Argon_1 connects to Xenon_1a and Xenon_1b in one network
Argon_2 connects to Xenon_2a and Xenon_2b in the other network.


Xenon_1a claims the flash was successful but is still has the slow fading purple icon on the devices screen in the web IDE. All diagnostics in the console pass but it just will not update. This is the one I have been having the SOS issues with so I’ll probably have to remove and re-add it to network so it can update via my phone.

Also I found it slightly humorous that it’s currently reporting -75kb of 32kb RAM used in the console because those numbers seem wrong on two counts.


Xenon_1b accepted the update but i am seeing this in the console now:


Xenon_2a took the update but gives the same error above as Xenon_1b.


Xenon_2b wouldn’t accept the update, claims to be connected in the Web IDE and the console (at least I assume that’s what the slow pulsing blue dot on the pages should mean), but I can’t ping it and all diagnostic attempts in the consoles fail. I won’t be able to look at this until later tonight or tomorrow.


Now that the technical issues have been outlined here are my impressions of the Gen 3 devices thus far:

Overall I can say I am not really happy with how things have been so far. I absolutely was not expecting a pre-release product when these shipped, but I feel like that is what I have been given. Right out of the box I had issues getting them connected. I had to go online and find an older APK file and side-load it onto my phone just to even get started.

I don’t really like the idea of having to use a phone to get these connected to begin with. It is a slow cumbersome process because you have to add them one at a time and had I known this would of been required to deploy them upon release I most likely would have delayed my purchase until the product line had matured. I can’t imagine a company that might need to set up a hundred or so these devices would find this acceptable… and yet that seems to be the true market for these. For makers like myself this isn’t a huge issue, but it is somewhat annoying.
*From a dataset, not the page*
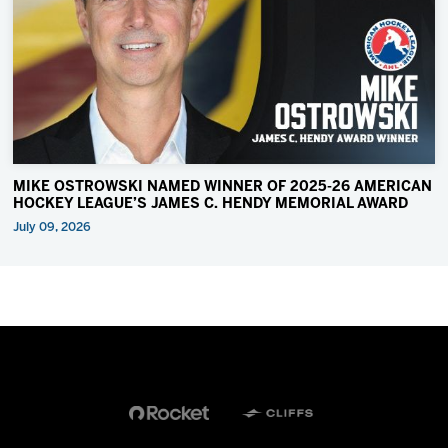
MIKE OSTROWSKI NAMED WINNER OF 2025-26 AMERICAN
HOCKEY LEAGUE’S JAMES C. HENDY MEMORIAL AWARD
July 09, 2026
As it stands I haven’t even had a chance to try coding on these because of the various connectivity issues. Even the ones that haven’t given me any obvious trouble (based on the LED codes) since rc.26 have numerous disconnect events in the console logs which is frankly absurd. All of these devices are within 4 feet of each other on my desk which itself is about 10 or so feet from my router. I can connect to this router with my phone from across the street, how is that these Xenons can’t seem to maintain a connect to their Argons that are less than a foot away? Again I haven’t run anything but tinker code on these guys. Any traffic they are passing is purely whatever the mesh network / cloud connection generates.

The only thing I have liked about these devices so far is that they have the feather form factor. That was why I bought them. I liked what I saw from the particle ecosystem when I had it running on a Pi, but at the time the Pi’s library support wasn’t where I needed it to be so I wiped the Pi and used it for other purposes (and it seems development for the Pi version has been ceased).

I understand product launches aren’t easy but for me this has been an absolutely abysmal experience. I have spent zero time developing and most of the time I have spend with these devices has been split between troubleshooting and documenting that data here.


#12

Finally after multiple (at least 6) DFU flashes I seem to have managed to get Xenon_1a out of safe mode and updated so for the first time since I got these devices, this particular unit, which has been the most problematic of the four, seems to be stable.

I just got Xenon_2b reconnected but I had to factory reset it, unclaim it and re-add it. At least the app seems to working properly now and it didn’t take ages to get everything set up like it did the last time.

Still I am hesitant to even start programming these with all the issues they’ve had and the mesh issues mentioned above.